Deaths of Virginia Woolf scholars
There were several losses to Woolf studies in 2007, among them Julia Briggs, Brownlee Kirkpatrick and Joanne Trautmann Banks.
Julia Ruth Briggs (1943–2007)
Julia Briggs began her publishing career with the subject of the ghost story and moved – via the highly original route of Elizabethan literature, William Golding and Edith Nesbit – to the subject of Virginia Woolf. She edited and wrote introductions to Woolf’s works, and recently completed two significant studies: Virginia Woolf: An Inner Life (Allen Lane, 2005), combining literary criticism with biography; and Reading Virginia Woolf (EUP, 2006), a compilation of her own articles. In 2001 she gave the second Virginia Woolf Annual Birthday Lecture, ‘This Moment I Stand On’: Woolf and the Spaces in Time (see VWB7, 78–9).
Julia was a great support to the VWSGB and took part in a number of its activities. She presented talks at the ‘Virginia in Cambridge’ study weeks in 2000 and 2006, spoke on ‘Virginia Woolf with Pen in Hand’ at the 2005 AGM, and was elected to the Executive Council at the AGM in April 2006. Her recent books on Virginia Woolf were reviewed in VWB20 (An Inner Life) and VWB24 (Reading Virginia Woolf). In the centrefold of VWB25 is a photograph of Julia at her last VWSGB event, the 125th Birthday Weekend (January 2007).
Julia died from a brain tumour in the Royal Marsden Hospital on 16 August 2007, aged 63. Obituaries appeared in the Independent on 17 August 2007 (http://news.independent.co.uk/people/obituaries/article2871464.ece), the Guardian on 30 August 2007 (http://books.guardian.co.uk/obituaries/story/0,,2158454,00.html) and The Times on 3 September 2007 (www.timesonline.co.uk/tol/comment/obituaries/article2373545.ece).
Brownlee Jean Kirkpatrick (1919–2007)
One of the first members of the VWSGB, B. J. Kirkpatrick was the compiler and editor of A Bibliography of Virginia Woolf in 1957, with a second edition in 1967, a third in 1980 and a fourth (with Stuart N. Clarke) in 1997. She contacted Leonard Woolf for help with the first and second editions, and he gave it in spades, sending her foreign translations of Woolf’s books, inviting her many times to Monks House (presenting her with flowers and fruit on her return to London) and allowing her full access to his collection of his wife’s works. For her part, Brownlee helped to unearth a number of the essays which were published by Leonard Woolf in Granite and Rainbow (1958). In 1989 she made the further discovery of more than 40 Times Literary Supplement reviews by Woolf, which will be published in an appendix of vol. VI of the Essays (ed. Stuart N. Clarke). CHECK
Additionally, Brownlee published bibliographies of E. M. Forster (which he personally commended), Edmund Blunden and Katherine Mansfield. Leonard Woolf calculated her rate of pay on the bibliographies as about a farthing an hour; but they were chiefly labours of love – her daily bread was earned at the British Museum, where she was a librarian in the Department of Ethnography.

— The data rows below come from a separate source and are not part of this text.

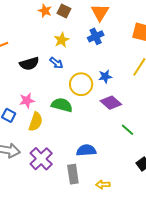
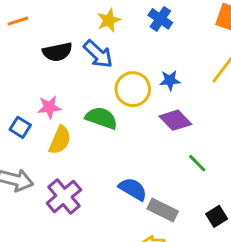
blue cross: (96, 36) -> (160, 19), turned -35
blue arrow: (56, 63) -> (98, 54), size x1.5
blue semicircle: (86, 150) -> (133, 189), turned 30
gray rectangle: (73, 174) -> (163, 210), moved, turned -60

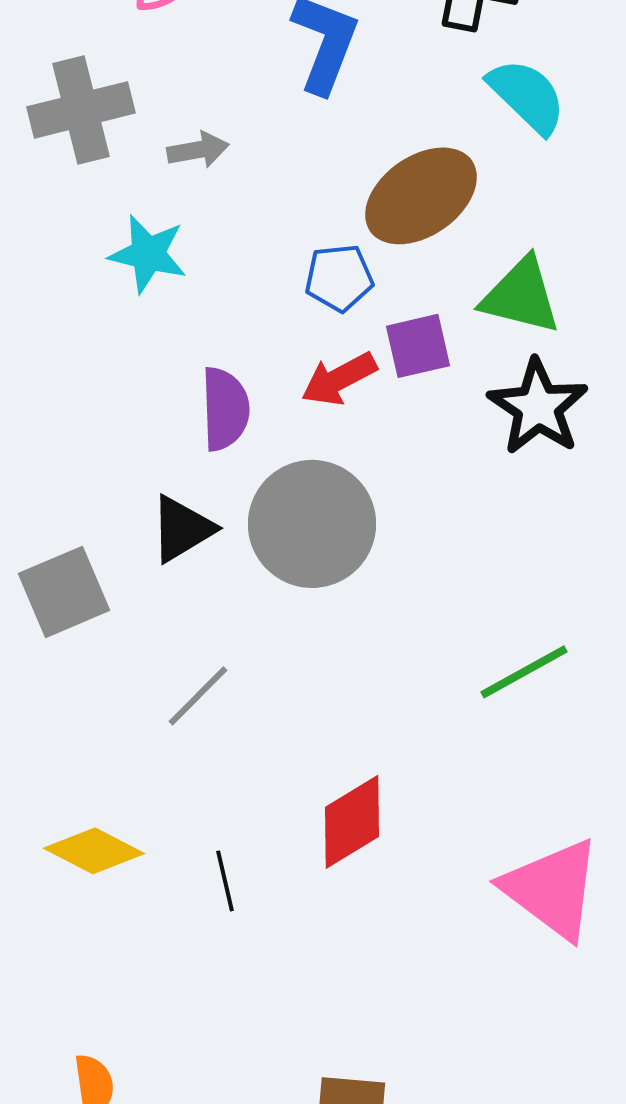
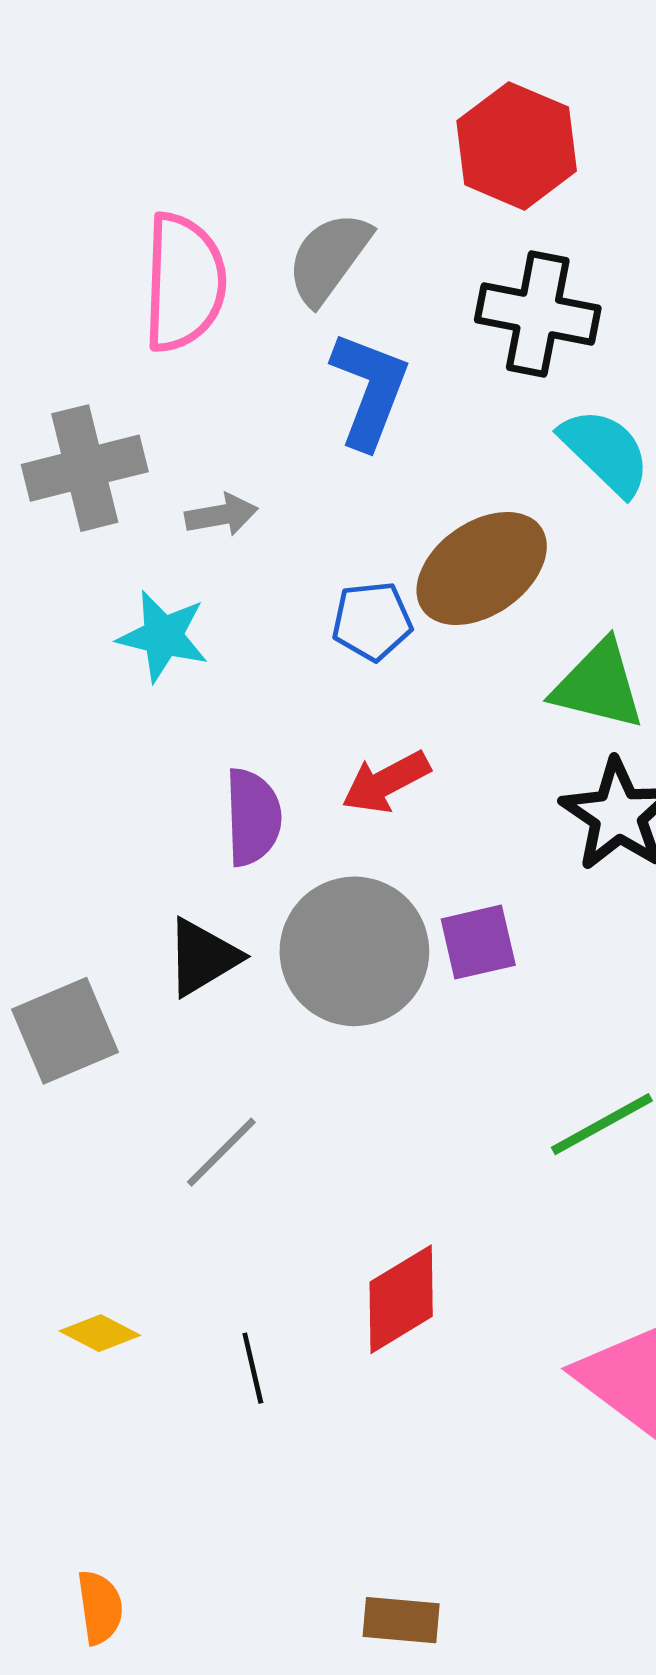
blue pentagon: (339, 278) -> (372, 621), moved
purple square: (418, 346) -> (478, 942), moved
yellow diamond: (94, 851) -> (100, 1333), size x0.7

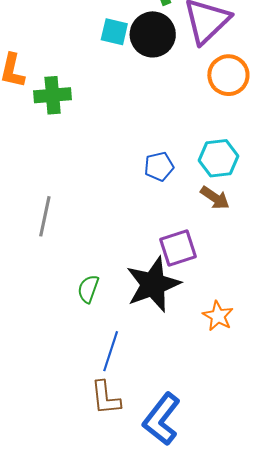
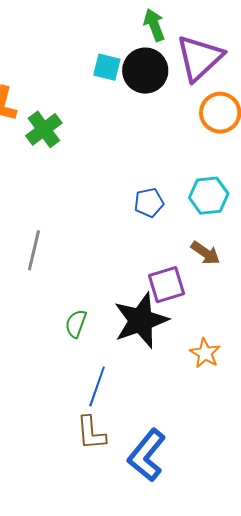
green cross: (53, 95) -> (44, 129), turned -33
brown arrow: (215, 198) -> (205, 253), moved

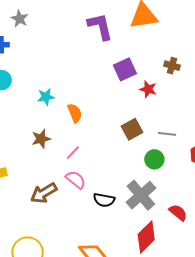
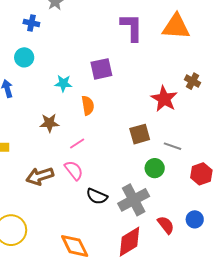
purple square: (125, 69) -> (101, 69), moved
red star: (148, 89) -> (164, 99), size x1.5

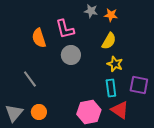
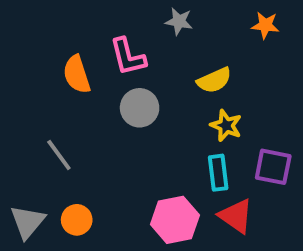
orange star: (111, 15) -> (265, 25), moved
yellow semicircle: (109, 41) -> (214, 80), turned 36

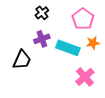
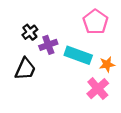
black cross: (42, 13) -> (30, 32), moved
orange star: (93, 43) -> (107, 64), moved

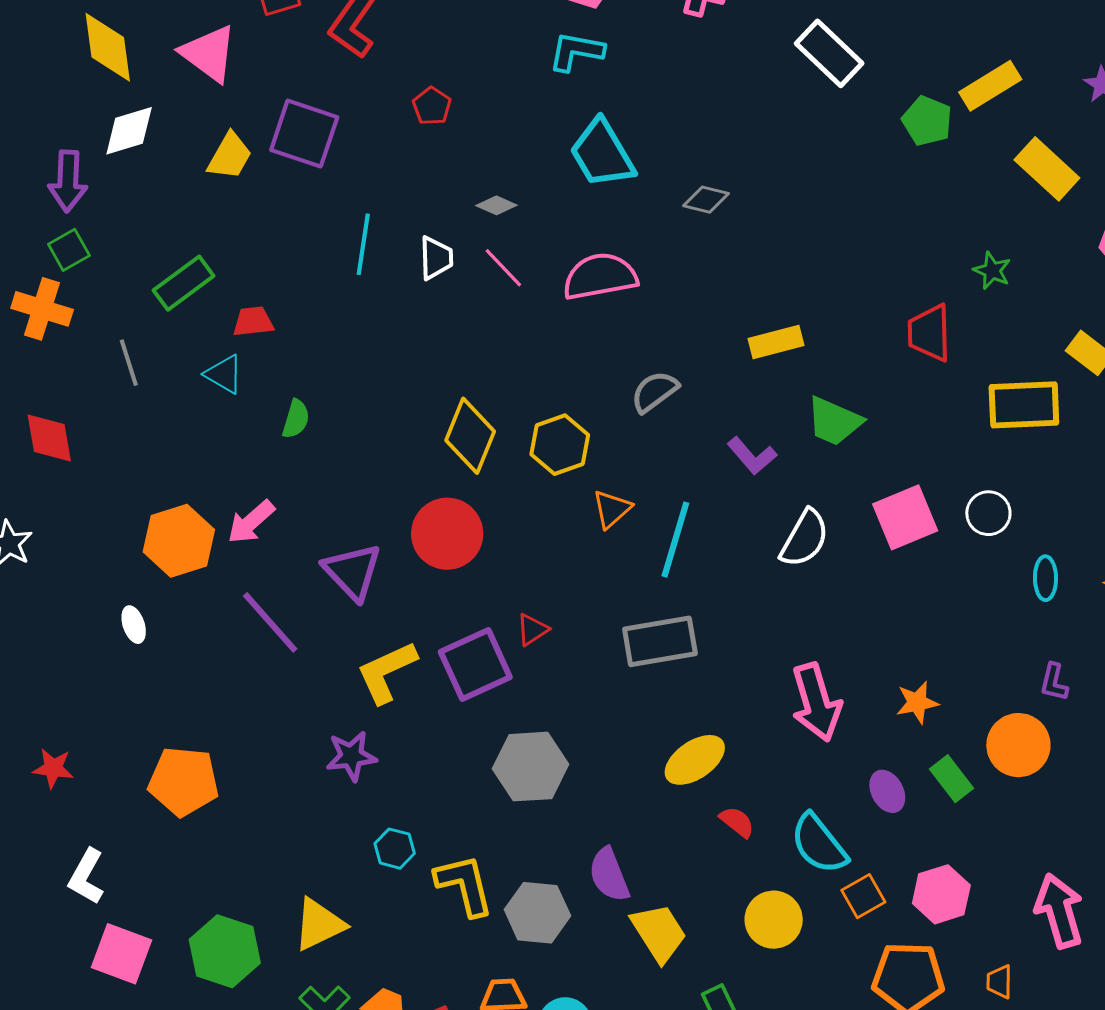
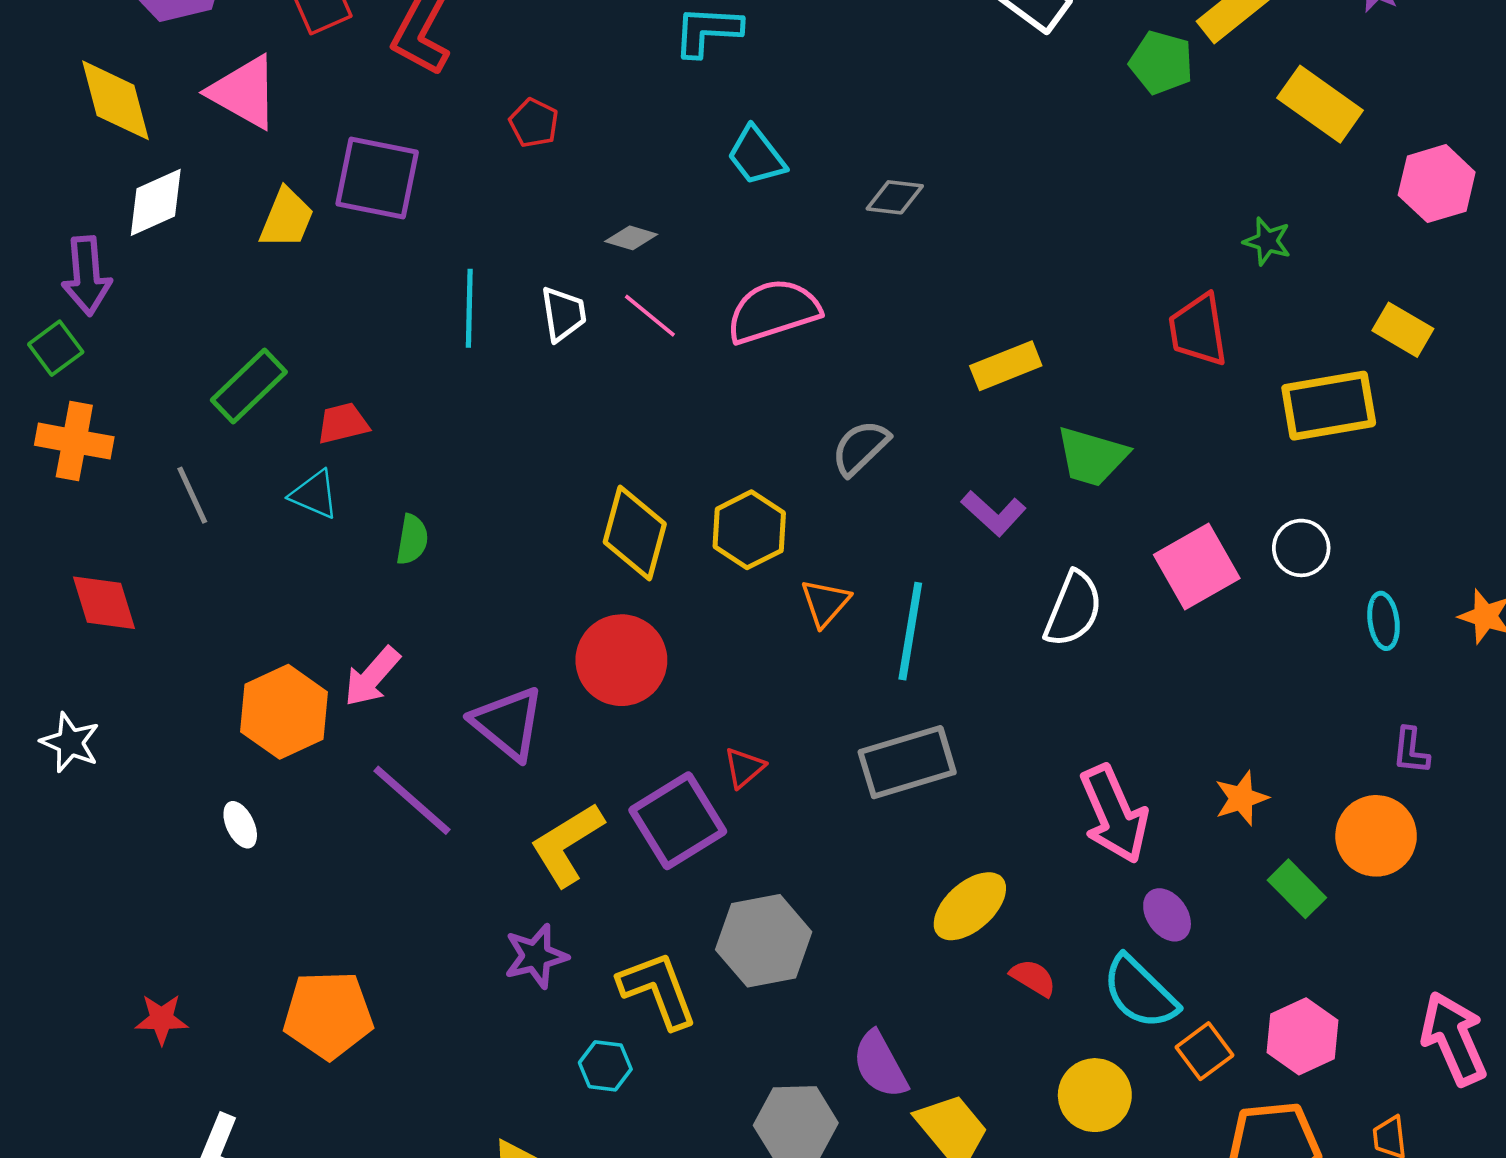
cyan trapezoid: (602, 154) -> (756, 156), size x0.7
green square: (69, 250) -> (56, 348), moved
purple ellipse: (887, 791) -> (1167, 915), moved
yellow L-shape: (464, 885) -> (658, 990), moved

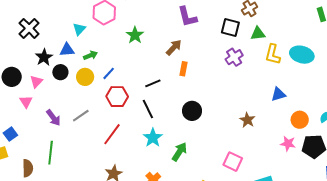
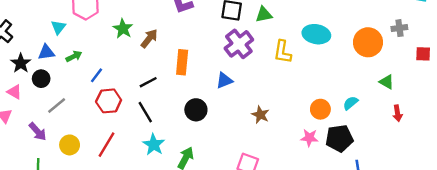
brown arrow: (174, 47) -> (149, 38), moved
yellow L-shape: (273, 54) -> (283, 52), moved
purple cross: (234, 57) -> (239, 44), size x1.4
orange rectangle: (184, 69) -> (182, 62), size x1.5
yellow circle: (85, 77) -> (70, 145), moved
pink triangle: (36, 82) -> (14, 92), turned -40
blue triangle: (278, 94) -> (224, 80), moved
gray line: (81, 116) -> (57, 105), moved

Brownlee died on 24 May 2007, aged 88. For more on B. J. Kirkpatrick, see Stuart N. Clarke’s memoir in VWB26, 60–2. An obituary appeared in the Independent on 23 June 2007, see: http://news.independent.co.uk/people/obituaries/article2697834.ece.
Joanne Trautmann Banks (1941–2007)
Joanne Trautmann (as she was then) is best known for her collaboration with Nigel Nicolson on the editing of Virginia Woolf’s letters. A Minnesota-born academic, she met Nicolson in 1971 while researching the friendship between Woolf and Vita Sackville-West (publishing the results as The Jessamy Brides, Pennsylvania State UP, 1973). Impressed by her writing and seeing that she was perfectly placed to work on the many Woolf letters that were stored in American archives, Nicolson asked her to partner him on the enormous task. Because of Nicolson and Trautmann’s research, we are now able to ascertain at a glance the locations of most Woolf letters, but in the early 1970s the detective work necessary to discover the whereabouts of the letters was lengthy and painstaking. This was only the start, of course – there was much transcribing, editing and annotating to do. Meanwhile Trautmann also had a challenging day job – to design a literature course for students at a Pennsylvania medical college. She later became something of an expert at combining the seemingly disparate cultures of literature and medicine. In 1989 she returned to her Woolfian interests when she edited a selection of Woolf’s letters – with eleven new additions – as Congenial Spirits (Hogarth Press).
Joanne died from ovarian cancer on 5 May 2007, aged 65. An obituary appeared in the Independent on 10 May 2007, see: www.independent.co.uk/news/obituaries/joanne-trautmann-banks-448147.html.